Le gouvernement fédéral ouvre une enquête sur l'antisémitisme dans un district scolaire du Maryland après la plainte d'un militant conservateur

(JTA) – Deux Juifs affiliés aux écoles publiques du comté de Montgomery ont écrit un article d'opinion plus tôt ce mois-ci avec un avertissement : si leur district scolaire ne commençait pas à faire un meilleur travail dans la lutte contre l'antisémitisme, il pourrait devenir la cible d'une enquête fédérale au titre du Titre VI.

Aujourd’hui, en se basant entièrement sur les détails de leur article, le ministère de l’Éducation a effectivement lancé une telle enquête sur le district suburbain peuplé et diversifié du Maryland.

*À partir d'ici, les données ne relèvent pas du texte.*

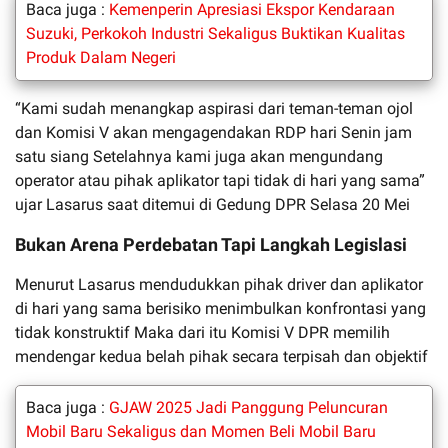
Baca juga :
Kemenperin Apresiasi Ekspor Kendaraan
Suzuki, Perkokoh Industri Sekaligus Buktikan Kualitas
Produk Dalam Negeri
“Kami sudah menangkap aspirasi dari teman-teman ojol
dan Komisi V akan mengagendakan RDP hari Senin jam
satu siang Setelahnya kami juga akan mengundang
operator atau pihak aplikator tapi tidak di hari yang sama”
ujar Lasarus saat ditemui di Gedung DPR Selasa 20 Mei
Bukan Arena Perdebatan Tapi Langkah Legislasi
Menurut Lasarus mendudukkan pihak driver dan aplikator
di hari yang sama berisiko menimbulkan konfrontasi yang
tidak konstruktif Maka dari itu Komisi V DPR memilih
mendengar kedua belah pihak secara terpisah dan objektif
Baca juga :
GJAW 2025 Jadi Panggung Peluncuran
Mobil Baru Sekaligus dan Momen Beli Mobil Baru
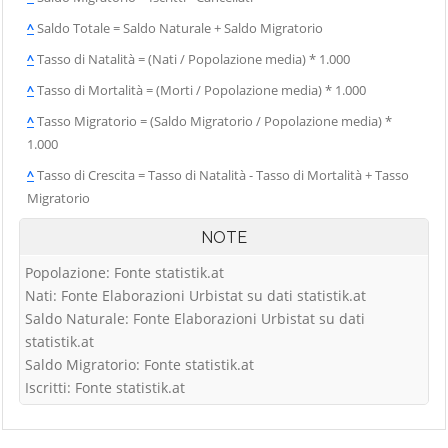
^
Saldo Totale = Saldo Naturale + Saldo Migratorio
^
Tasso di Natalità = (Nati / Popolazione media) * 1.000
^
Tasso di Mortalità = (Morti / Popolazione media) * 1.000
^
Tasso Migratorio = (Saldo Migratorio / Popolazione media) *
1.000
^
Tasso di Crescita = Tasso di Natalità - Tasso di Mortalità + Tasso
Migratorio
NOTE
Popolazione: Fonte statistik.at
Nati: Fonte Elaborazioni Urbistat su dati statistik.at
Saldo Naturale: Fonte Elaborazioni Urbistat su dati
statistik.at
Saldo Migratorio: Fonte statistik.at
Iscritti: Fonte statistik.at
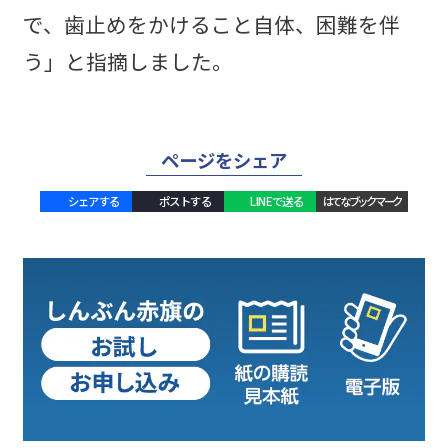
で、歯止めをかけること自体、困難を伴
う」と指摘しました。
ページをシェア
シェアする
ポストする
LINEで送る
はてなブックマーク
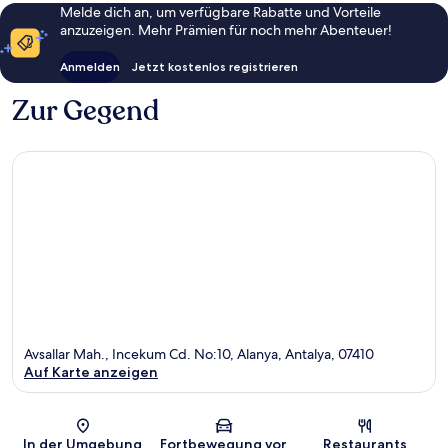
Melde dich an, um verfügbare Rabatte und Vorteile
anzuzeigen. Mehr Prämien für noch mehr Abenteuer!
Anmelden
Jetzt kostenlos registrieren
Zur Gegend
Avsallar Mah., Incekum Cd. No:10, Alanya, Antalya, 07410
Auf Karte anzeigen
Karte
In der Umgebung
Fortbewegung vor
Restaurants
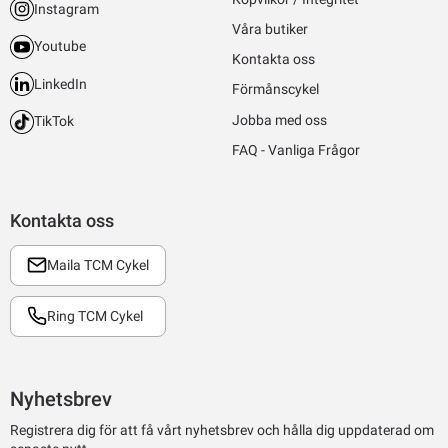
Instagram
Våra butiker
Youtube
Kontakta oss
LinkedIn
Förmånscykel
Jobba med oss
TikTok
FAQ - Vanliga Frågor
Kontakta oss
Maila TCM Cykel
Ring TCM Cykel
Nyhetsbrev
Registrera dig för att få vårt nyhetsbrev och hålla dig uppdaterad om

Il s'agit de l'une des trois nouvelles enquêtes annoncées cette semaine par le Bureau des droits civils du département, rejoignant d'autres enquêtes menées dans les écoles publiques de l'Université du Massachusetts à Amherst et d'Eden Prairie au Minnesota.

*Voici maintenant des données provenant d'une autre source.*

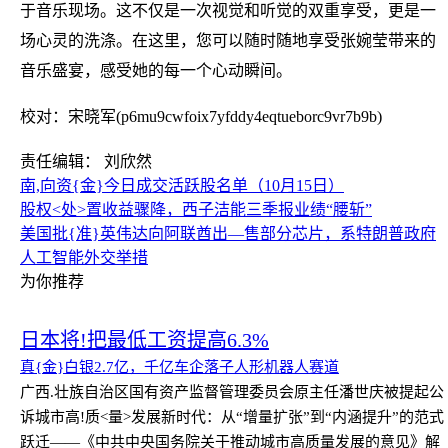
于音乐现场。这不仅是一次视觉和听觉的双重享受，更是一
场心灵的洗涤。在这里，您可以随时随地享受张婉莹带来的
音乐盛宴，感受她的每一个心动瞬间。
校对：宋晓军(p6mu9cwfoix7yfddy4eqtueborc9vr7b9b)
责任编辑： 刘欣然
南,向资{金}今日成交活跃股名单（10月15日）
股权<处>置收益骤降，西子洁能三季报业绩“腰斩”
美国批{准}英伟达向阿联酋出—售部分芯片，系特朗普政府
人工智能外交举措
为你推荐
日本将!把最低工资提高6.3%
真{金}白银2.7亿，千亿车企落子人形机器人赛道
广西.壮族自治区国有资产监督管理委员会原主任潘世庆被提起公
诉
城市高!质<量>发展新时代：从“增量扩张”到“内涵提升”的范式
跃迁——《中共中央国务院关于推动城市高质量发展的意见》解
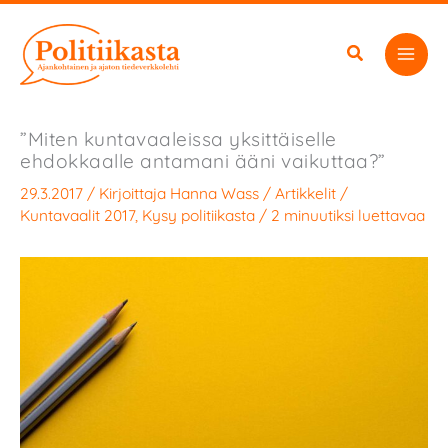
Siirry
sisältöön
”Miten kuntavaaleissa yksittäiselle
ehdokkaalle antamani ääni vaikuttaa?”
29.3.2017
/ Kirjoittaja
Hanna Wass
/
Artikkelit
/
Kuntavaalit 2017
,
Kysy politiikasta
/
2 minuutiksi luettavaa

Mais les véritables auteurs de l’article n’ont rien à voir avec la plainte fédérale. Au lieu de cela, à leur insu, un militant conservateur non juif, Justin Samuels, situé à plus de 320 kilomètres de là, a déposé une plainte auprès du ministère et a cité l’article d’opinion comme preuve.

« C'est une nouvelle pour moi », a déclaré Margery Smelkinson, une mère juive de quatre enfants dans le district et l'une des co-auteures de l'article d'opinion, à la Jewish Telegraphic Agency lorsqu'on l'a contactée pour commenter l'enquête lundi.

Smelkinson et Lisa R. Miller, une enseignante juive du même quartier, ont cité plusieurs allégations d'antisémitisme dans l'article du 2 février qu'ils ont écrit pour MoCo360, un site d'information hyperlocal. Ils ont écrit que le district avait envoyé un message « chuchoté et farfelu » aux familles après l'attaque du Hamas contre Israël le 7 octobre ; que les administrateurs avaient toléré un débrayage d’étudiants pro-palestiniens agrémenté de chants antisémites ; que certains éducateurs ont suggéré que les attaques étaient fabriquées de toutes pièces ; et que les étudiants juifs ont été confrontés au déni de l’Holocauste et à des commentaires du type « Hitler aurait dû tuer plus de Juifs » de la part de leurs pairs.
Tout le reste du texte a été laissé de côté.